* [PROBLEM REQUIREMENTS]
Copy each line from the entries that the word "rnozzle" appears in.

- Opening Delimiter -

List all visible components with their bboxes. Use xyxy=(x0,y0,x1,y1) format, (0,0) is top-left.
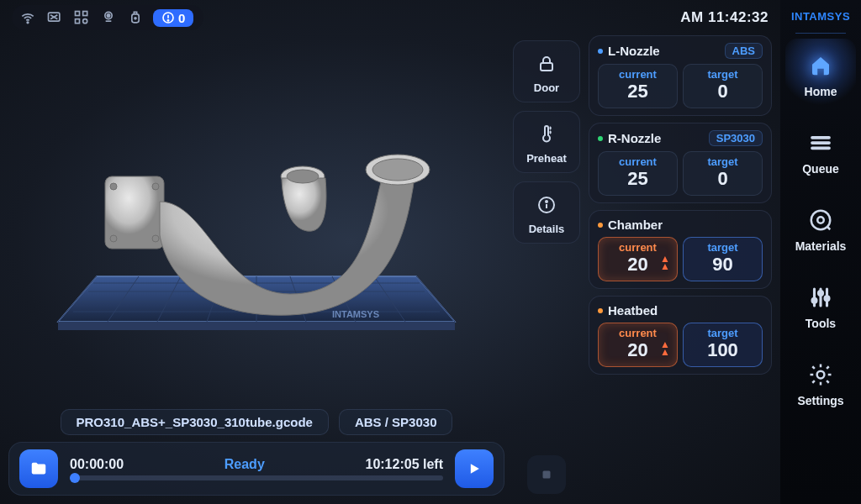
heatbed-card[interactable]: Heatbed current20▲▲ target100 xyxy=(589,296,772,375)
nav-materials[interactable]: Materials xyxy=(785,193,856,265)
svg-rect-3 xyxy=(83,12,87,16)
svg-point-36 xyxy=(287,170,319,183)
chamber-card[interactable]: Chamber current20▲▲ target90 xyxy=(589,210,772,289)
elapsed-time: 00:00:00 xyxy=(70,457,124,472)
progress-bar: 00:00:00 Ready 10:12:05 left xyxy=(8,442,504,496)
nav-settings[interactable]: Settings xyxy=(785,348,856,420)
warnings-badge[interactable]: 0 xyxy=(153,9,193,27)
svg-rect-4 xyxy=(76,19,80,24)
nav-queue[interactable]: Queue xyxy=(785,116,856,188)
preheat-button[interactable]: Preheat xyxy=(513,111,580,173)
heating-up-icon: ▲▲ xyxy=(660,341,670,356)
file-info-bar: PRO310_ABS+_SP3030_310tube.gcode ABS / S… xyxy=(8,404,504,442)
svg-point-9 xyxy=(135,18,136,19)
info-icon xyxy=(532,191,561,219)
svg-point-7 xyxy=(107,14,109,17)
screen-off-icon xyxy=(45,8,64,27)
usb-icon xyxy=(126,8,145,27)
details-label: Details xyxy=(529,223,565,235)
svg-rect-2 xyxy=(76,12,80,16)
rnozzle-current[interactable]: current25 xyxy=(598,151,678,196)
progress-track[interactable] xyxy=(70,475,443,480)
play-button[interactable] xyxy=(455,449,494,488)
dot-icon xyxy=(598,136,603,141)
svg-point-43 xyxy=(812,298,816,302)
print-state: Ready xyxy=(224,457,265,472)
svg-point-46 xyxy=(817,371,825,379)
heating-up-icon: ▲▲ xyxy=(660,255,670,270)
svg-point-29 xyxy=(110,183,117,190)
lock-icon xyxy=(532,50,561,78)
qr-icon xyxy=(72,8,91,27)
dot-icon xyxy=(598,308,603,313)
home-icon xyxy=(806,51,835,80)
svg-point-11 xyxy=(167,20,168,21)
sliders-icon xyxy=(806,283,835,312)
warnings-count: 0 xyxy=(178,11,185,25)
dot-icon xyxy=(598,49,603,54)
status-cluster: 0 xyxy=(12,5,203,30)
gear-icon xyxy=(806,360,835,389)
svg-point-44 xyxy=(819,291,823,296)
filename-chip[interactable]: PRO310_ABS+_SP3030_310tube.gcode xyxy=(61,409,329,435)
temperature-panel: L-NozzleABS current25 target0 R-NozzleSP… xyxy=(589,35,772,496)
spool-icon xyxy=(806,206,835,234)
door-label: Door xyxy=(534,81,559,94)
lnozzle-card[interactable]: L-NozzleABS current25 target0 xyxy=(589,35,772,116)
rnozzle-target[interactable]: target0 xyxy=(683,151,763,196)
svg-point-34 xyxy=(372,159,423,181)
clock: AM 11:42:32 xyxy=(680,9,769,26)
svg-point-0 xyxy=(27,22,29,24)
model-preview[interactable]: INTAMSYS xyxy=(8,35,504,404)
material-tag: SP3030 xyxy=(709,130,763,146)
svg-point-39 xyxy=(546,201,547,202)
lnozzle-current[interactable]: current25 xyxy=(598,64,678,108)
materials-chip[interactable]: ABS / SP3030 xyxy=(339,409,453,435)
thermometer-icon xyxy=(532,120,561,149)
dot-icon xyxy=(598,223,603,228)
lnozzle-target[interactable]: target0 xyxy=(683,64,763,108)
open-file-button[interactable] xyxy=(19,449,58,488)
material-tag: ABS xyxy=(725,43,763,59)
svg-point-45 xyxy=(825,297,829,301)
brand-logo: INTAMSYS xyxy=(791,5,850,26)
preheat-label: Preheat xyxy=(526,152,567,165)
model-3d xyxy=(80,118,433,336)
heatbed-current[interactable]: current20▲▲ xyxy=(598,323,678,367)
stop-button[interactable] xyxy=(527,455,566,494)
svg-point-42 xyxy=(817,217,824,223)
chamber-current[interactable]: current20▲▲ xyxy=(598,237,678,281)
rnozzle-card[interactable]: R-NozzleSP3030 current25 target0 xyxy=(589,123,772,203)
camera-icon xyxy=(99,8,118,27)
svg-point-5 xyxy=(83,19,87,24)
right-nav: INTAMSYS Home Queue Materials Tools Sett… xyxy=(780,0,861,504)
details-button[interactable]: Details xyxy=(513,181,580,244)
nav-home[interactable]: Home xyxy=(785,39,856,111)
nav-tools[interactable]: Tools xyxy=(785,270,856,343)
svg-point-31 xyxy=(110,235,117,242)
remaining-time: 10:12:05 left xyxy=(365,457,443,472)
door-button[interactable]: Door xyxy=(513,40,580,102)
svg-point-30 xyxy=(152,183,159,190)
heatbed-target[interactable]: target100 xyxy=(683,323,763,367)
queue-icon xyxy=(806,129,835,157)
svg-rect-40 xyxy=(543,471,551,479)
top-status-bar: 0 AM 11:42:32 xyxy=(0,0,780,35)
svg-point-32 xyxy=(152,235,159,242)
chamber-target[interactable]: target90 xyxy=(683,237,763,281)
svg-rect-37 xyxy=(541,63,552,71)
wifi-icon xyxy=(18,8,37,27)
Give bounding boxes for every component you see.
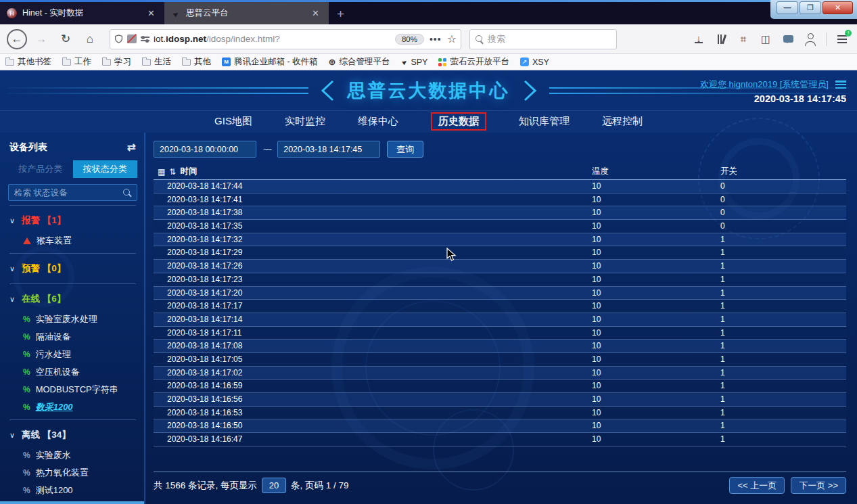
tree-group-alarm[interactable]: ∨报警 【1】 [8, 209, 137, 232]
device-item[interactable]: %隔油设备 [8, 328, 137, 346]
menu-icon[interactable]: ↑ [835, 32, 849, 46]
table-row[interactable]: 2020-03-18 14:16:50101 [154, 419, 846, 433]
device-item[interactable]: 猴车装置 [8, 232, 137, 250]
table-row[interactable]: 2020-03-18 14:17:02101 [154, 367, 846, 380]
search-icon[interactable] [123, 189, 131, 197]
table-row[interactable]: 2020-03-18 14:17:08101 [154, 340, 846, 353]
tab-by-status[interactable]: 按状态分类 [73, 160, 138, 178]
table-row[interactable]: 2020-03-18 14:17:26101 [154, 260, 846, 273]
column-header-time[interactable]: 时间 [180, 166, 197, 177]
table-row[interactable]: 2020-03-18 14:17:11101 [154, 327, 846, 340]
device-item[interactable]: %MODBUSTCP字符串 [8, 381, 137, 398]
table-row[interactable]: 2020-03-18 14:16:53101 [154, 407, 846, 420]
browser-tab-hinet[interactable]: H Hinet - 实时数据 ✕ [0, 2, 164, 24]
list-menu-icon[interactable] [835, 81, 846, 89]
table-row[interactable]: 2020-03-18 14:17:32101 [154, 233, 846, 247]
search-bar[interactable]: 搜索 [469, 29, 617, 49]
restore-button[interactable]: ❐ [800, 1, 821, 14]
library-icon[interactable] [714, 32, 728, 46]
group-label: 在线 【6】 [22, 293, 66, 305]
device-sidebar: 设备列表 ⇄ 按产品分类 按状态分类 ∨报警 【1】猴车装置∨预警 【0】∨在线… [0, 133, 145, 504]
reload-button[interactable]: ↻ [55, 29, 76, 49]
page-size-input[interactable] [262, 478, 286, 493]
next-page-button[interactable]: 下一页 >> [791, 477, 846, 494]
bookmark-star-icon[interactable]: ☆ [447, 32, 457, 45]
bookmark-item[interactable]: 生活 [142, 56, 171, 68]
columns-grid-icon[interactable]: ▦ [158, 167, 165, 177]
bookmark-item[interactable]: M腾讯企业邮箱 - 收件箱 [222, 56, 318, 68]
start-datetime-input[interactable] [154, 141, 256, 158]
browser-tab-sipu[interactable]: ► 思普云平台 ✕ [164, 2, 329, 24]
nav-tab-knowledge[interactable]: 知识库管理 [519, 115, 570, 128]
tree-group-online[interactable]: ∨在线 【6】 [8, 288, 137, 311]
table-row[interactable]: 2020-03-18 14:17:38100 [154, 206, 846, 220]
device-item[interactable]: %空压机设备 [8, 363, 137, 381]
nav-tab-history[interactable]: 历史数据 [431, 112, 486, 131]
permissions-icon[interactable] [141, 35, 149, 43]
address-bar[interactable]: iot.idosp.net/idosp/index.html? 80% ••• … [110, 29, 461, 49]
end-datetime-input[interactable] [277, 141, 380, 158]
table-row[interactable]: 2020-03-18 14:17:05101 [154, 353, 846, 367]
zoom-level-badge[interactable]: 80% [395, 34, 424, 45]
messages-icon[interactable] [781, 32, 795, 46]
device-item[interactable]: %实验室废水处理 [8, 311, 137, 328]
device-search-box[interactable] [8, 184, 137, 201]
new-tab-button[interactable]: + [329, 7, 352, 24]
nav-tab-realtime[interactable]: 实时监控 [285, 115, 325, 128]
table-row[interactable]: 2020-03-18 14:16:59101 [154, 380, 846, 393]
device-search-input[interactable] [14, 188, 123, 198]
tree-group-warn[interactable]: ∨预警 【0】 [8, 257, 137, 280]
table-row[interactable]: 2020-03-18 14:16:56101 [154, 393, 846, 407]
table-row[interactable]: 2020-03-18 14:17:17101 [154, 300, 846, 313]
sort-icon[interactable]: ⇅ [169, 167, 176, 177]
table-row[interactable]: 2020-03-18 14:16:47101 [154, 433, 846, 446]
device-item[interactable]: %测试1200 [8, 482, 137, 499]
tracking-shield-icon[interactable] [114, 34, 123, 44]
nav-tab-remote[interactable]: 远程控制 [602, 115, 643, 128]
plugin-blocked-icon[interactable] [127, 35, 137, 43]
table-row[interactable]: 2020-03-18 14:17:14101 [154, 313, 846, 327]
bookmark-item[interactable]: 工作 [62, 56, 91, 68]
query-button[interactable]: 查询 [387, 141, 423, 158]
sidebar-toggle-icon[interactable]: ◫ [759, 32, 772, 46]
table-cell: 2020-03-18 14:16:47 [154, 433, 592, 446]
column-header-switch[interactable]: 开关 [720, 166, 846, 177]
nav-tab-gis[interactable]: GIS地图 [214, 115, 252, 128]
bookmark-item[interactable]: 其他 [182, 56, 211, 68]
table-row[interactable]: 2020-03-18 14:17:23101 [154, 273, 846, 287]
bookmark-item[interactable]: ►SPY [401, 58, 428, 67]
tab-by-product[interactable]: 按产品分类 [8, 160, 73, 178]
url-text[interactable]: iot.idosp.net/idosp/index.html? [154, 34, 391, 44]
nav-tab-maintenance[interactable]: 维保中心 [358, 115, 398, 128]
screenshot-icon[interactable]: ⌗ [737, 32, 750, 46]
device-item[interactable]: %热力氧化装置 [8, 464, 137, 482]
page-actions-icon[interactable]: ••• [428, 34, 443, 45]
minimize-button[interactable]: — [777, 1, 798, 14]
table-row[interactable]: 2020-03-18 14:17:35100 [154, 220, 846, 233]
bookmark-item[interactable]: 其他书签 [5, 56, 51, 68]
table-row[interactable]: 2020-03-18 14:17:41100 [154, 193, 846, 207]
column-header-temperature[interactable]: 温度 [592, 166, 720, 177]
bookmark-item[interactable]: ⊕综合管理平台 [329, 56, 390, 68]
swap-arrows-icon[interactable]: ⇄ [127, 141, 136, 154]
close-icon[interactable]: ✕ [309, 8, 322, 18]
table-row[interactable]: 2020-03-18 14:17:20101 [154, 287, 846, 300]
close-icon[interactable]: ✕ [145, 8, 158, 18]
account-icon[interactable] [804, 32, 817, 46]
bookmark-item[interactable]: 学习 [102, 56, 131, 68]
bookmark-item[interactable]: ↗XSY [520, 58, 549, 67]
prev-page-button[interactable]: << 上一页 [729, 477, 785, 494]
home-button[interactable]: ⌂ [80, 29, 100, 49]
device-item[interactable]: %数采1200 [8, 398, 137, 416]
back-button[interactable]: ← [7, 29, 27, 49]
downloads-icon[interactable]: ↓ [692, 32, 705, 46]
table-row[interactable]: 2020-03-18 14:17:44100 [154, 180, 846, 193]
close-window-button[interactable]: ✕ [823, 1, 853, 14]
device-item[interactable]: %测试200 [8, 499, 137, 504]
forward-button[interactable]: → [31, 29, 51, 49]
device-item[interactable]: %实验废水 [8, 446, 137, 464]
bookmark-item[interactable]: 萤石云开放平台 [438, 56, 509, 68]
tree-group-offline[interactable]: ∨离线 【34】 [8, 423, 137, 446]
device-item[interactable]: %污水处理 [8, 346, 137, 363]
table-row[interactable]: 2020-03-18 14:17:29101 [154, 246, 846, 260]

- Closing Delimiter -

* [YOUR RESPONSE]
rnozzle-current[interactable]: current25 xyxy=(598,151,678,196)
rnozzle-target[interactable]: target0 xyxy=(683,151,763,196)
rnozzle-card[interactable]: R-NozzleSP3030 current25 target0 xyxy=(589,123,772,203)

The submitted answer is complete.